## REQUIREMENT
Omitting the pictures, restate all of the entries below exactly.

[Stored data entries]

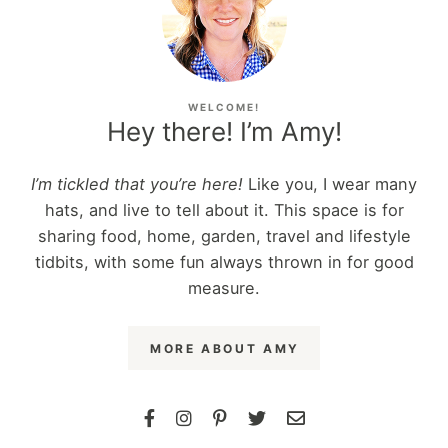
WELCOME!
Hey there! I’m Amy!
I’m tickled that you’re here!
Like you, I wear many
hats, and live to tell about it. This space is for
sharing food, home, garden, travel and lifestyle
tidbits, with some fun always thrown in for good
measure.
MORE ABOUT AMY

## ANSWER
WELCOME!
Hey there! I’m Amy!
I’m tickled that you’re here!
Like you, I wear many
hats, and live to tell about it. This space is for
sharing food, home, garden, travel and lifestyle
tidbits, with some fun always thrown in for good
measure.
MORE ABOUT AMY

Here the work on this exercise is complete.